Source data:

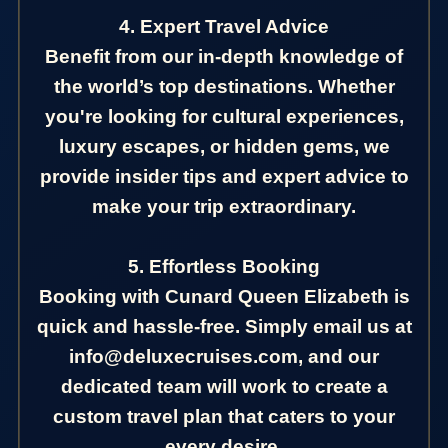
4. Expert Travel Advice
Benefit from our in-depth knowledge of
the world’s top destinations. Whether
you're looking for cultural experiences,
luxury escapes, or hidden gems, we
provide insider tips and expert advice to
make your trip extraordinary.
5. Effortless Booking
Booking with Cunard Queen Elizabeth is
quick and hassle-free. Simply email us at
info@deluxecruises.com, and our
dedicated team will work to create a
custom travel plan that caters to your
every desire.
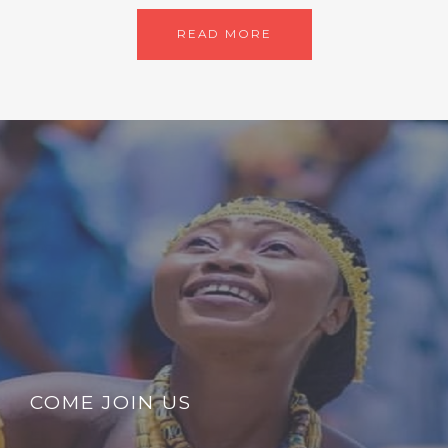
READ MORE
COME JOIN US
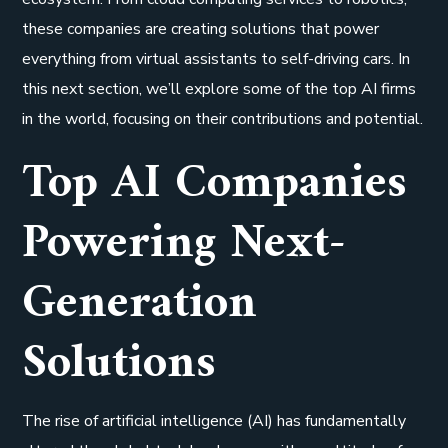
these companies are creating solutions that power
everything from virtual assistants to self-driving cars. In
this next section, we’ll explore some of the top AI firms
in the world, focusing on their contributions and potential.
Top AI Companies
Powering Next-
Generation
Solutions
The rise of artificial intelligence (AI) has fundamentally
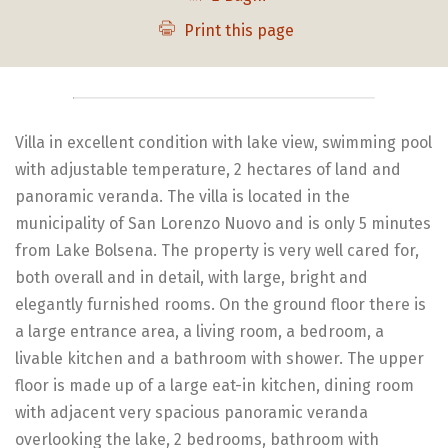
Print this page
Villa in excellent condition with lake view, swimming pool
with adjustable temperature, 2 hectares of land and
panoramic veranda. The villa is located in the
municipality of San Lorenzo Nuovo and is only 5 minutes
from Lake Bolsena. The property is very well cared for,
both overall and in detail, with large, bright and
elegantly furnished rooms. On the ground floor there is
a large entrance area, a living room, a bedroom, a
livable kitchen and a bathroom with shower. The upper
floor is made up of a large eat-in kitchen, dining room
with adjacent very spacious panoramic veranda
overlooking the lake, 2 bedrooms, bathroom with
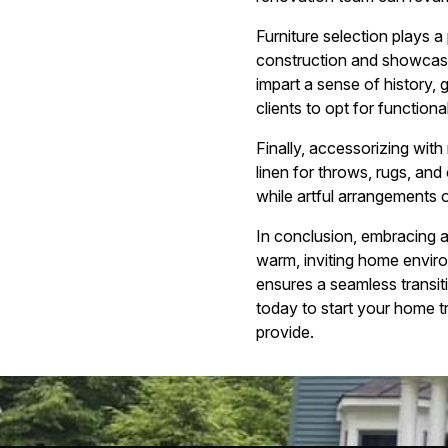
Furniture selection plays a
construction and showcase
impart a sense of history,
clients to opt for functiona
Finally, accessorizing with
linen for throws, rugs, and
while artful arrangements 
In conclusion, embracing a
warm, inviting home enviro
ensures a seamless transit
today to start your home tr
provide.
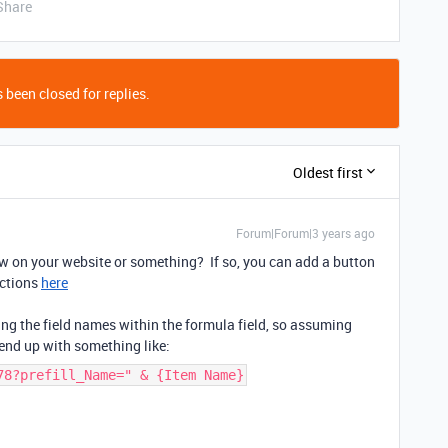
Share
 been closed for replies.
Oldest first
Forum|Forum|3 years ago
w on your website or something? If so, you can add a button
uctions
here
ng the field names within the formula field, so assuming
 end up with something like:
78?prefill_Name=" & {Item Name}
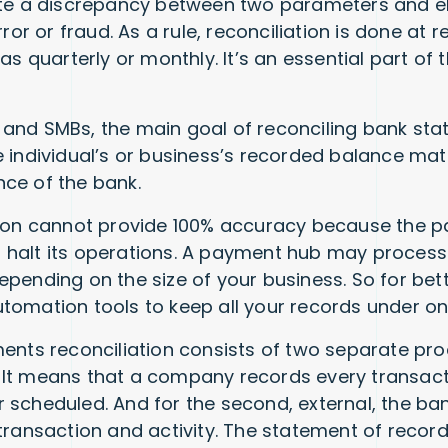
ate a discrepancy between two parameters and e
rror or fraud. As a rule, reconciliation is done at r
 as quarterly or monthly. It’s an essential part of
and SMBs, the main goal of reconciling bank sta
e individual’s or business’s recorded balance ma
nce of the bank.
tion cannot provide 100% accuracy because the 
halt its operations. A payment hub may process 
epending on the size of your business. So for bet
tomation tools to keep all your records under on
ments reconciliation consists of two separate pr
al. It means that a company records every transac
 scheduled. And for the second, external, the ba
transaction and activity. The statement of record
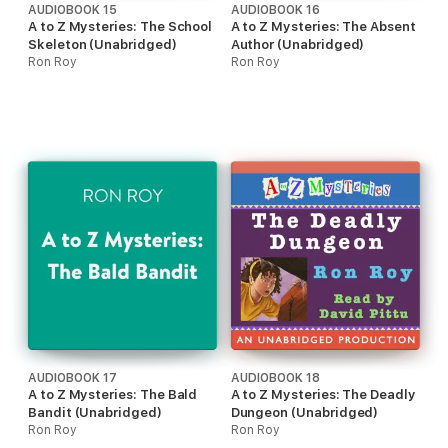
AUDIOBOOK 15
AUDIOBOOK 16
A to Z Mysteries: The School
A to Z Mysteries: The Absent
Skeleton (Unabridged)
Author (Unabridged)
Ron Roy
Ron Roy
AUDIOBOOK 17
AUDIOBOOK 18
A to Z Mysteries: The Bald
A to Z Mysteries: The Deadly
Bandit (Unabridged)
Dungeon (Unabridged)
Ron Roy
Ron Roy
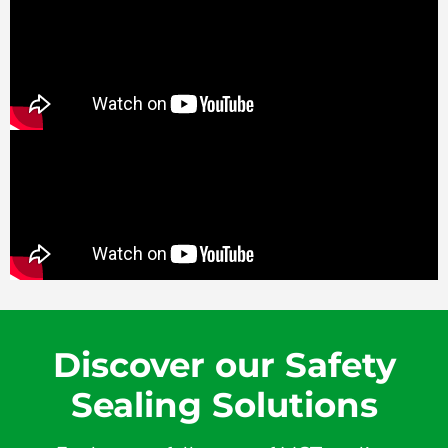
Discover our Safety
Sealing Solutions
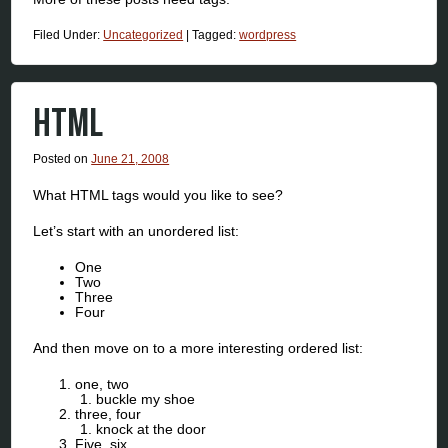
Filed Under:
Uncategorized
|
Tagged:
wordpress
HTML
Posted on
June 21, 2008
What HTML tags would you like to see?
Let’s start with an unordered list:
One
Two
Three
Four
And then move on to a more interesting ordered list:
one, two
buckle my shoe
three, four
knock at the door
Five, six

Goal of the exercise: Look through the entries above and quote exactly the lines from the line with "with adjustable temperature, 2" to the line with "livable kitchen and", counting both of those lines.

Output:
with adjustable temperature, 2 hectares of land and
panoramic veranda. The villa is located in the
municipality of San Lorenzo Nuovo and is only 5 minutes
from Lake Bolsena. The property is very well cared for,
both overall and in detail, with large, bright and
elegantly furnished rooms. On the ground floor there is
a large entrance area, a living room, a bedroom, a
livable kitchen and a bathroom with shower. The upper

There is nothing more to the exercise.